### Problem requirements
Each line of the listing below that includes "result" should be reported.

### Records for the task
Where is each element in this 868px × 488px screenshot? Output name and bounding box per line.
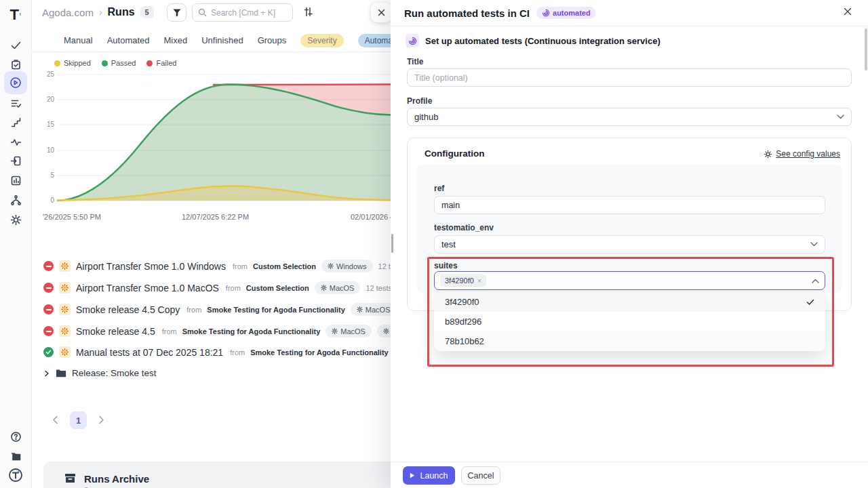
run-source: Smoke Testing for Agoda Functionality — [182, 327, 321, 336]
runs-area-chart: 25 20 15 10 5 0 — [44, 70, 391, 205]
title-input[interactable] — [407, 68, 852, 87]
run-title[interactable]: Airport Transfer Smoe 1.0 Windows — [76, 261, 226, 272]
gear-icon — [321, 285, 327, 291]
sidebar-item-import[interactable] — [4, 150, 27, 171]
tab-mixed[interactable]: Mixed — [164, 35, 188, 45]
run-title[interactable]: Manual tests at 07 Dec 2025 18:21 — [76, 347, 223, 358]
breadcrumb-page[interactable]: Runs — [108, 6, 135, 18]
sidebar-item-reports[interactable] — [4, 170, 27, 190]
suites-multiselect[interactable]: 3f4290f0 × — [434, 271, 825, 290]
automatable-filter-badge[interactable]: Automatable — [358, 34, 391, 47]
account-badge[interactable] — [4, 465, 27, 485]
legend-passed[interactable]: Passed — [102, 59, 136, 67]
gear-icon — [383, 328, 389, 334]
svg-text:5: 5 — [50, 171, 54, 179]
tests-count: 12 tests — [366, 284, 391, 292]
chevron-up-icon[interactable] — [812, 279, 819, 283]
drawer-close-button[interactable] — [844, 7, 852, 16]
play-icon — [410, 472, 415, 479]
tab-groups[interactable]: Groups — [258, 35, 287, 45]
breadcrumb-project[interactable]: Agoda.com — [42, 7, 94, 18]
sidebar-item-analytics[interactable] — [4, 131, 27, 152]
search-input[interactable] — [211, 8, 285, 18]
env-pill: MacOS — [315, 281, 361, 294]
run-row[interactable]: Smoke release 4.5 Copy from Smoke Testin… — [43, 303, 391, 316]
run-source: Smoke Testing for Agoda Functionality — [250, 348, 389, 357]
sidebar-item-branches[interactable] — [4, 190, 27, 210]
run-group-row[interactable]: Release: Smoke test — [43, 368, 157, 378]
suite-option[interactable]: 3f4290f0 — [434, 292, 825, 312]
main-scrollbar[interactable] — [391, 234, 393, 253]
runs-filter-tabs: Manual Automated Mixed Unfinished Groups… — [32, 29, 391, 52]
pagination-prev-button[interactable] — [52, 415, 58, 424]
runs-count-badge: 5 — [140, 6, 154, 18]
run-row[interactable]: Airport Transfer Smoe 1.0 Windows from C… — [43, 260, 391, 272]
view-options-button[interactable] — [302, 6, 314, 18]
pagination-page-1[interactable]: 1 — [70, 411, 87, 429]
help-button[interactable] — [4, 426, 27, 447]
tab-unfinished[interactable]: Unfinished — [201, 35, 243, 45]
cancel-button[interactable]: Cancel — [461, 466, 500, 485]
spiral-badge-icon — [406, 34, 419, 47]
funnel-icon — [172, 8, 182, 18]
ref-input[interactable] — [434, 196, 825, 214]
spark-icon — [59, 325, 71, 337]
pulse-icon — [10, 136, 22, 148]
library-button[interactable] — [4, 446, 27, 466]
tab-automated[interactable]: Automated — [107, 35, 150, 45]
chevron-down-icon — [837, 115, 844, 119]
panel-scrollbar[interactable] — [865, 28, 867, 70]
chevron-down-icon — [810, 242, 818, 247]
svg-text:20: 20 — [47, 96, 55, 103]
see-config-values-link[interactable]: See config values — [764, 149, 840, 159]
run-title[interactable]: Smoke release 4.5 — [76, 326, 155, 337]
sidebar-item-checklists[interactable] — [4, 93, 27, 113]
env-pill: Windows — [321, 260, 373, 272]
search-box[interactable] — [192, 3, 293, 22]
legend-skipped[interactable]: Skipped — [54, 59, 91, 67]
svg-text:15: 15 — [47, 121, 55, 128]
search-icon — [198, 8, 207, 17]
sidebar-item-milestones[interactable] — [4, 112, 27, 132]
suites-dropdown: 3f4290f0 b89df296 78b10b62 — [434, 292, 825, 351]
sidebar-item-tests[interactable] — [4, 35, 27, 55]
env-pill: MacOS — [326, 325, 372, 338]
spiral-icon — [542, 9, 550, 17]
check-icon — [10, 39, 22, 51]
run-row[interactable]: Smoke release 4.5 from Smoke Testing for… — [43, 325, 391, 338]
import-icon — [10, 155, 22, 167]
run-title[interactable]: Smoke release 4.5 Copy — [76, 304, 180, 315]
chart-legend: Skipped Passed Failed — [54, 59, 176, 67]
drawer-edge-close-button[interactable] — [371, 3, 391, 22]
spark-icon — [59, 346, 71, 358]
pagination-next-button[interactable] — [98, 415, 104, 424]
x-tick-center: 12/07/2025 6:22 PM — [182, 213, 249, 221]
run-row[interactable]: Airport Transfer Smoe 1.0 MacOS from Cus… — [43, 281, 391, 294]
x-tick-right: 02/01/2026 4:21 PM — [351, 213, 391, 221]
app-logo[interactable]: T' — [4, 5, 27, 25]
close-icon — [378, 9, 385, 16]
run-title[interactable]: Airport Transfer Smoe 1.0 MacOS — [76, 283, 219, 293]
legend-failed[interactable]: Failed — [146, 59, 176, 67]
remove-tag-icon[interactable]: × — [477, 277, 481, 285]
suite-option[interactable]: 78b10b62 — [434, 331, 825, 351]
ref-label: ref — [434, 184, 444, 193]
drawer-header: Run automated tests in CI automated — [391, 0, 868, 26]
sidebar: T' — [0, 0, 32, 488]
severity-filter-badge[interactable]: Severity — [300, 34, 343, 47]
testomatio-env-select[interactable]: test — [434, 235, 825, 253]
sidebar-item-settings[interactable] — [4, 209, 27, 230]
suite-option[interactable]: b89df296 — [434, 312, 825, 331]
chevron-right-icon[interactable] — [43, 370, 50, 377]
tab-manual[interactable]: Manual — [64, 35, 93, 45]
launch-button[interactable]: Launch — [403, 466, 455, 485]
sidebar-item-runs[interactable] — [4, 71, 27, 94]
runs-archive-panel[interactable]: Runs Archive 8 runs — [43, 462, 391, 488]
filter-button[interactable] — [167, 3, 186, 22]
steps-icon — [10, 117, 22, 128]
folder-icon — [56, 369, 66, 378]
run-row[interactable]: Manual tests at 07 Dec 2025 18:21 from S… — [43, 346, 391, 358]
profile-select[interactable]: github — [407, 108, 852, 126]
archive-box-icon — [64, 472, 77, 485]
group-title[interactable]: Release: Smoke test — [72, 368, 157, 378]
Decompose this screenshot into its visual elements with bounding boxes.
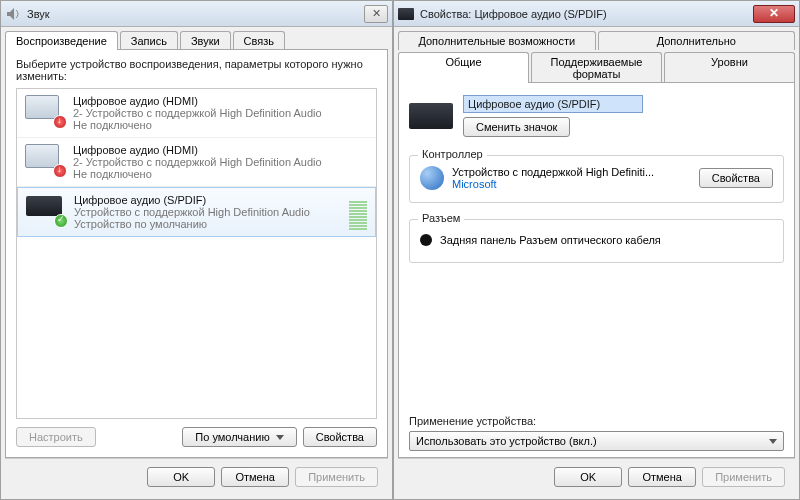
device-subtitle: 2- Устройство с поддержкой High Definiti… (73, 156, 368, 168)
chevron-down-icon (276, 435, 284, 440)
device-subtitle: Устройство с поддержкой High Definition … (74, 206, 343, 218)
properties-window: Свойства: Цифровое аудио (S/PDIF) ✕ Допо… (393, 0, 800, 500)
window-title: Звук (27, 8, 364, 20)
level-meter (349, 194, 367, 230)
tab-general[interactable]: Общие (398, 52, 529, 83)
device-status: Не подключено (73, 168, 368, 180)
device-name-input[interactable] (463, 95, 643, 113)
usage-select[interactable]: Использовать это устройство (вкл.) (409, 431, 784, 451)
device-status: Не подключено (73, 119, 368, 131)
device-subtitle: 2- Устройство с поддержкой High Definiti… (73, 107, 368, 119)
properties-button[interactable]: Свойства (303, 427, 377, 447)
controller-vendor-link[interactable]: Microsoft (452, 178, 691, 190)
chevron-down-icon (769, 439, 777, 444)
ok-button[interactable]: OK (147, 467, 215, 487)
general-panel: Сменить значок Контроллер Устройство с п… (398, 82, 795, 458)
device-name: Цифровое аудио (HDMI) (73, 95, 368, 107)
device-list[interactable]: Цифровое аудио (HDMI) 2- Устройство с по… (16, 88, 377, 419)
tab-advanced[interactable]: Дополнительно (598, 31, 796, 50)
configure-button: Настроить (16, 427, 96, 447)
controller-group: Контроллер Устройство с поддержкой High … (409, 155, 784, 203)
controller-name: Устройство с поддержкой High Definiti... (452, 166, 691, 178)
monitor-icon (25, 144, 65, 176)
tab-panel: Выберите устройство воспроизведения, пар… (5, 49, 388, 458)
jack-color-icon (420, 234, 432, 246)
sound-window: Звук ✕ Воспроизведение Запись Звуки Связ… (0, 0, 393, 500)
status-disconnected-icon (53, 115, 67, 129)
tab-sounds[interactable]: Звуки (180, 31, 231, 50)
apply-button: Применить (295, 467, 378, 487)
device-large-icon (409, 101, 453, 131)
speaker-icon (5, 6, 21, 22)
dialog-buttons: OK Отмена Применить (5, 458, 388, 495)
instruction-text: Выберите устройство воспроизведения, пар… (16, 58, 377, 82)
jack-group: Разъем Задняя панель Разъем оптического … (409, 219, 784, 263)
tabs-row-1: Дополнительные возможности Дополнительно (394, 27, 799, 50)
change-icon-button[interactable]: Сменить значок (463, 117, 570, 137)
controller-properties-button[interactable]: Свойства (699, 168, 773, 188)
device-item-selected[interactable]: Цифровое аудио (S/PDIF) Устройство с под… (17, 187, 376, 237)
close-button[interactable]: ✕ (364, 5, 388, 23)
set-default-button[interactable]: По умолчанию (182, 427, 296, 447)
tabs: Воспроизведение Запись Звуки Связь (1, 27, 392, 50)
device-status: Устройство по умолчанию (74, 218, 343, 230)
tab-levels[interactable]: Уровни (664, 52, 795, 83)
tab-supported-formats[interactable]: Поддерживаемые форматы (531, 52, 662, 83)
window-title: Свойства: Цифровое аудио (S/PDIF) (420, 8, 753, 20)
ok-button[interactable]: OK (554, 467, 622, 487)
controller-legend: Контроллер (418, 148, 487, 160)
usage-label: Применение устройства: (409, 415, 784, 427)
tab-enhancements[interactable]: Дополнительные возможности (398, 31, 596, 50)
jack-legend: Разъем (418, 212, 464, 224)
controller-icon (420, 166, 444, 190)
cancel-button[interactable]: Отмена (628, 467, 696, 487)
usage-value: Использовать это устройство (вкл.) (416, 435, 597, 447)
device-item[interactable]: Цифровое аудио (HDMI) 2- Устройство с по… (17, 138, 376, 187)
status-default-icon (54, 214, 68, 228)
tab-recording[interactable]: Запись (120, 31, 178, 50)
close-button[interactable]: ✕ (753, 5, 795, 23)
titlebar[interactable]: Свойства: Цифровое аудио (S/PDIF) ✕ (394, 1, 799, 27)
titlebar[interactable]: Звук ✕ (1, 1, 392, 27)
set-default-label: По умолчанию (195, 431, 269, 443)
status-disconnected-icon (53, 164, 67, 178)
apply-button: Применить (702, 467, 785, 487)
device-item[interactable]: Цифровое аудио (HDMI) 2- Устройство с по… (17, 89, 376, 138)
spdif-icon (26, 194, 66, 226)
dialog-buttons: OK Отмена Применить (398, 458, 795, 495)
device-name: Цифровое аудио (HDMI) (73, 144, 368, 156)
cancel-button[interactable]: Отмена (221, 467, 289, 487)
tabs-row-2: Общие Поддерживаемые форматы Уровни (394, 52, 799, 83)
device-name: Цифровое аудио (S/PDIF) (74, 194, 343, 206)
monitor-icon (25, 95, 65, 127)
spdif-icon (398, 8, 414, 20)
jack-text: Задняя панель Разъем оптического кабеля (440, 234, 661, 246)
tab-communications[interactable]: Связь (233, 31, 285, 50)
tab-playback[interactable]: Воспроизведение (5, 31, 118, 50)
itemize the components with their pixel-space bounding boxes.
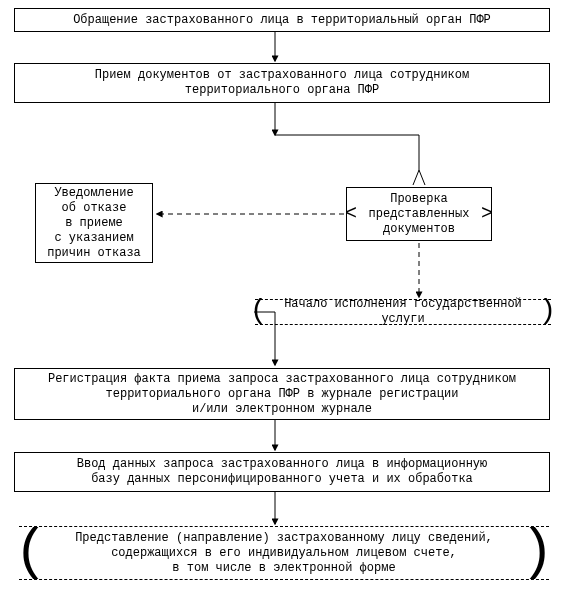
step-check-docs: < > Проверка представленных документов [346,187,492,241]
step-apply-text: Обращение застрахованного лица в террито… [73,13,491,28]
paren-right-icon: ) [520,524,554,580]
angle-right-icon: > [481,201,493,226]
step-input-data: Ввод данных запроса застрахованного лица… [14,452,550,492]
milestone-start-service: ( ) Начало исполнения государственной ус… [256,300,550,324]
angle-left-icon: < [345,201,357,226]
step-input-data-text: Ввод данных запроса застрахованного лица… [77,457,487,487]
milestone-result: ( ) Представление (направление) застрахо… [20,527,548,579]
step-check-docs-text: Проверка представленных документов [369,192,470,237]
paren-left-icon: ( [14,524,48,580]
step-accept-docs: Прием документов от застрахованного лица… [14,63,550,103]
milestone-result-text: Представление (направление) застрахованн… [75,531,493,576]
svg-line-3 [413,170,419,185]
step-register-text: Регистрация факта приема запроса застрах… [48,372,516,417]
paren-left-icon: ( [250,297,267,325]
step-reject-notice: Уведомление об отказе в приеме с указани… [35,183,153,263]
step-reject-notice-text: Уведомление об отказе в приеме с указани… [47,186,141,261]
step-apply: Обращение застрахованного лица в террито… [14,8,550,32]
svg-line-4 [419,170,425,185]
step-accept-docs-text: Прием документов от застрахованного лица… [95,68,469,98]
step-register: Регистрация факта приема запроса застрах… [14,368,550,420]
milestone-start-service-text: Начало исполнения государственной услуги [262,297,544,327]
paren-right-icon: ) [539,297,556,325]
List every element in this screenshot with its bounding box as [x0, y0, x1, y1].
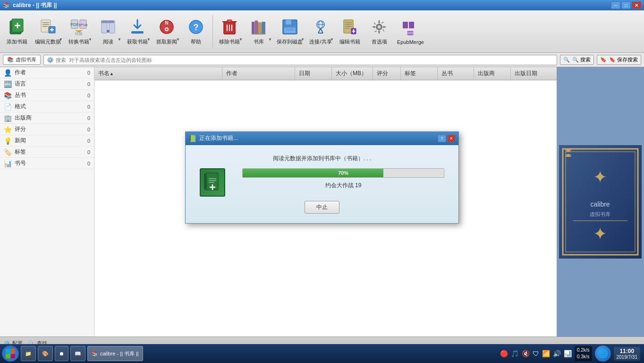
search-gear-icon[interactable]: ⚙️	[47, 57, 54, 63]
maximize-button[interactable]: □	[621, 1, 631, 9]
col-size[interactable]: 大小（MB）	[332, 67, 373, 80]
col-rating[interactable]: 评分	[373, 67, 400, 80]
toolbar-remove[interactable]: 移除书籍 ▼	[215, 13, 244, 50]
taskbar-color[interactable]: 🎨	[38, 346, 53, 361]
modal-cancel-button[interactable]: 中止	[305, 201, 339, 214]
sidebar-isbn-label: 书号	[15, 159, 26, 167]
svg-rect-18	[102, 21, 114, 23]
help-icon: ?	[186, 17, 205, 36]
search-input[interactable]	[56, 57, 554, 63]
app-title: calibre - || 书库 ||	[13, 1, 57, 9]
toolbar-add-book[interactable]: 添加书籍	[3, 13, 31, 50]
modal-title: 正在添加书籍...	[199, 134, 238, 142]
toolbar-preferences-label: 首选项	[372, 38, 387, 45]
svg-rect-57	[409, 22, 414, 28]
save-search-label: 🔖 保存搜索	[609, 56, 638, 63]
svg-text:转换: 转换	[75, 32, 83, 36]
svg-rect-35	[258, 23, 261, 34]
toolbar-convert[interactable]: PDF ePub 转换 转换书籍 ▼	[65, 13, 93, 50]
modal-controls: ? ✕	[438, 135, 456, 142]
col-date-label: 日期	[299, 69, 310, 78]
search-button[interactable]: 🔍 🔍 搜索	[560, 55, 594, 65]
svg-point-19	[107, 30, 110, 33]
remove-arrow: ▼	[239, 37, 243, 42]
sidebar-format-label: 格式	[15, 103, 26, 111]
sidebar-language-label: 语言	[15, 80, 26, 88]
col-pub-date-label: 出版日期	[515, 69, 537, 78]
toolbar-save[interactable]: 保存到磁盘 ▼	[274, 13, 305, 50]
edit-meta-arrow: ▼	[59, 37, 63, 42]
col-pub-date[interactable]: 出版日期	[511, 67, 557, 80]
save-search-button[interactable]: 🔖 🔖 保存搜索	[597, 55, 641, 65]
col-series[interactable]: 丛书	[438, 67, 475, 80]
toolbar-news[interactable]: N 抓取新闻 ▼	[153, 13, 181, 50]
library-tag[interactable]: 📚 虚拟书库	[3, 55, 41, 65]
globe-icon: 🌐	[595, 346, 611, 362]
toolbar-edit-meta[interactable]: 编辑元数据 ▼	[32, 13, 64, 50]
toolbar-epubmerge[interactable]: EPUB EpubMerge	[394, 13, 427, 50]
modal-close-button[interactable]: ✕	[447, 135, 456, 142]
sidebar-item-isbn[interactable]: 📊 书号 0	[0, 158, 94, 169]
read-arrow: ▼	[118, 37, 121, 42]
toolbar-read[interactable]: 阅读 ▼	[94, 13, 122, 50]
sidebar-item-tags[interactable]: 🏷️ 标签 0	[0, 147, 94, 158]
modal-content: 阅读元数据并添加到书库中（书籍）. . .	[186, 145, 458, 223]
toolbar-connect[interactable]: 连接/共享 ▼	[306, 13, 335, 50]
sidebar-language-count: 0	[87, 81, 90, 87]
sidebar-item-format[interactable]: 📄 格式 0	[0, 101, 94, 112]
svg-point-24	[166, 28, 168, 30]
sidebar-author-count: 0	[87, 70, 90, 76]
svg-text:?: ?	[194, 23, 199, 32]
taskbar-explorer[interactable]: 📁	[21, 346, 36, 361]
col-author-label: 作者	[226, 69, 237, 78]
col-publisher-label: 出版商	[478, 69, 495, 78]
col-rating-label: 评分	[377, 69, 388, 78]
right-panel: ❧ ❧ ❧ ❧ ✦ calibre 虚拟书库 ✦	[557, 67, 644, 337]
taskbar-calibre[interactable]: 📚 calibre - || 书库 ||	[87, 346, 143, 361]
minimize-button[interactable]: ─	[611, 1, 620, 9]
svg-text:✦: ✦	[593, 224, 607, 243]
toolbar-get-books[interactable]: 获取书籍 ▼	[123, 13, 152, 50]
col-publisher[interactable]: 出版商	[474, 67, 511, 80]
sidebar-news-count: 0	[87, 138, 90, 144]
svg-text:PDF: PDF	[70, 22, 79, 27]
modal-help-button[interactable]: ?	[438, 135, 446, 142]
toolbar-library[interactable]: 书库 ▼	[245, 13, 273, 50]
toolbar-preferences[interactable]: 首选项	[365, 13, 393, 50]
clock-time: 11:00	[619, 348, 634, 354]
get-books-arrow: ▼	[147, 37, 151, 42]
sidebar-item-series[interactable]: 📚 丛书 0	[0, 90, 94, 101]
sidebar-item-news[interactable]: 💡 新闻 0	[0, 135, 94, 147]
edit-meta-icon	[39, 17, 58, 36]
explorer-icon: 📁	[25, 351, 32, 357]
svg-rect-36	[262, 22, 265, 34]
col-author[interactable]: 作者	[222, 67, 296, 80]
toolbar-help-label: 帮助	[191, 38, 201, 45]
col-date[interactable]: 日期	[295, 67, 332, 80]
svg-rect-39	[286, 20, 291, 25]
publisher-icon: 🏢	[4, 114, 12, 122]
close-button[interactable]: ✕	[632, 1, 641, 9]
svg-text:❧: ❧	[565, 146, 572, 155]
sidebar-item-author[interactable]: 👤 作者 0	[0, 67, 94, 78]
modal-titlebar: 📗 正在添加书籍... ? ✕	[186, 132, 458, 145]
svg-rect-34	[255, 21, 258, 34]
modal-book-icon	[200, 168, 225, 197]
connect-arrow: ▼	[330, 37, 334, 42]
sidebar-news-label: 新闻	[15, 137, 26, 145]
col-tags[interactable]: 标签	[401, 67, 438, 80]
sidebar-item-publisher[interactable]: 🏢 出版商 0	[0, 112, 94, 124]
author-icon: 👤	[4, 69, 12, 77]
sidebar-item-language[interactable]: 🔤 语言 0	[0, 78, 94, 90]
toolbar-convert-label: 转换书籍	[68, 38, 89, 45]
sidebar-tags-label: 标签	[15, 148, 26, 156]
taskbar-obs[interactable]: ⏺	[55, 346, 68, 361]
toolbar-help[interactable]: ? 帮助	[182, 13, 210, 50]
col-title[interactable]: 书名	[94, 67, 222, 80]
sidebar-item-rating[interactable]: ⭐ 评分 0	[0, 124, 94, 135]
start-button[interactable]	[2, 346, 19, 362]
taskbar-books[interactable]: 📖	[70, 346, 85, 361]
toolbar-edit-book[interactable]: 编辑书籍	[336, 13, 364, 50]
toolbar-separator-1	[212, 15, 213, 48]
add-books-modal: 📗 正在添加书籍... ? ✕ 阅读元数据并添加到书库中（书籍）. . .	[185, 131, 459, 224]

### Reply
milestone-result: ( ) Представление (направление) застрахо… [20,527,548,579]
milestone-result-text: Представление (направление) застрахованн… [75,531,493,576]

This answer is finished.